## Exercise inputs
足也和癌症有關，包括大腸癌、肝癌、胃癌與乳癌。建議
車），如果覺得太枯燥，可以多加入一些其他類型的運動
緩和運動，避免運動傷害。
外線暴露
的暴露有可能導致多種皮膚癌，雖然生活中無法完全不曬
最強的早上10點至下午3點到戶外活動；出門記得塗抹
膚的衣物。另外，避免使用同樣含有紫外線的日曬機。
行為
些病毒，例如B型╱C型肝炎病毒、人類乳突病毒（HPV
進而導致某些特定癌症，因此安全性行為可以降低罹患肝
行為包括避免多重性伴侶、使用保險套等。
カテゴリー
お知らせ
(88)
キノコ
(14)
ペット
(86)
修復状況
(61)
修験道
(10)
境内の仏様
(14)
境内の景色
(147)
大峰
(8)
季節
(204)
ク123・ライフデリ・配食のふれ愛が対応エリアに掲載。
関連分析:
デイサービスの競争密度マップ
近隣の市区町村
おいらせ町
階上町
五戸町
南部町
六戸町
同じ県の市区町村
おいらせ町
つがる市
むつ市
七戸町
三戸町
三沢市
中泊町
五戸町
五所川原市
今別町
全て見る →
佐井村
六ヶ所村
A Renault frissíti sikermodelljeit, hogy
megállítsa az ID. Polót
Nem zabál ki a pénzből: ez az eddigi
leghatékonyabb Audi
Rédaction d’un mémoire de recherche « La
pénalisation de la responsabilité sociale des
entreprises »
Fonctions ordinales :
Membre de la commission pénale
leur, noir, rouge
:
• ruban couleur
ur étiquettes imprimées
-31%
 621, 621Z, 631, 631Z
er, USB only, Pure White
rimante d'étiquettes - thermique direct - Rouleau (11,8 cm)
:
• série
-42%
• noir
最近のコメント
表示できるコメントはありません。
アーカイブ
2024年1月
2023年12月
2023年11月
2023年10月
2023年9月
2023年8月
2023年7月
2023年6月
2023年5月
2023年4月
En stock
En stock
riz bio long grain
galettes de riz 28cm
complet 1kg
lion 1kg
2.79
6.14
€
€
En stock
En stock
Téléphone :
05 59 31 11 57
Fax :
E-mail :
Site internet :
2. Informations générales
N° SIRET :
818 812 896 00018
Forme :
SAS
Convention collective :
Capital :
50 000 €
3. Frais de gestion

## Assigned task
Produce a verbatim transcript of the material above.

## Exercise response
足也和癌症有關，包括大腸癌、肝癌、胃癌與乳癌。建議
車），如果覺得太枯燥，可以多加入一些其他類型的運動
緩和運動，避免運動傷害。
外線暴露
的暴露有可能導致多種皮膚癌，雖然生活中無法完全不曬
最強的早上10點至下午3點到戶外活動；出門記得塗抹
膚的衣物。另外，避免使用同樣含有紫外線的日曬機。
行為
些病毒，例如B型╱C型肝炎病毒、人類乳突病毒（HPV
進而導致某些特定癌症，因此安全性行為可以降低罹患肝
行為包括避免多重性伴侶、使用保險套等。
カテゴリー
お知らせ
(88)
キノコ
(14)
ペット
(86)
修復状況
(61)
修験道
(10)
境内の仏様
(14)
境内の景色
(147)
大峰
(8)
季節
(204)
ク123・ライフデリ・配食のふれ愛が対応エリアに掲載。
関連分析:
デイサービスの競争密度マップ
近隣の市区町村
おいらせ町
階上町
五戸町
南部町
六戸町
同じ県の市区町村
おいらせ町
つがる市
むつ市
七戸町
三戸町
三沢市
中泊町
五戸町
五所川原市
今別町
全て見る →
佐井村
六ヶ所村
A Renault frissíti sikermodelljeit, hogy
megállítsa az ID. Polót
Nem zabál ki a pénzből: ez az eddigi
leghatékonyabb Audi
Rédaction d’un mémoire de recherche « La
pénalisation de la responsabilité sociale des
entreprises »
Fonctions ordinales :
Membre de la commission pénale
leur, noir, rouge
:
• ruban couleur
ur étiquettes imprimées
-31%
 621, 621Z, 631, 631Z
er, USB only, Pure White
rimante d'étiquettes - thermique direct - Rouleau (11,8 cm)
:
• série
-42%
• noir
最近のコメント
表示できるコメントはありません。
アーカイブ
2024年1月
2023年12月
2023年11月
2023年10月
2023年9月
2023年8月
2023年7月
2023年6月
2023年5月
2023年4月
En stock
En stock
riz bio long grain
galettes de riz 28cm
complet 1kg
lion 1kg
2.79
6.14
€
€
En stock
En stock
Téléphone :
05 59 31 11 57
Fax :
E-mail :
Site internet :
2. Informations générales
N° SIRET :
818 812 896 00018
Forme :
SAS
Convention collective :
Capital :
50 000 €
3. Frais de gestion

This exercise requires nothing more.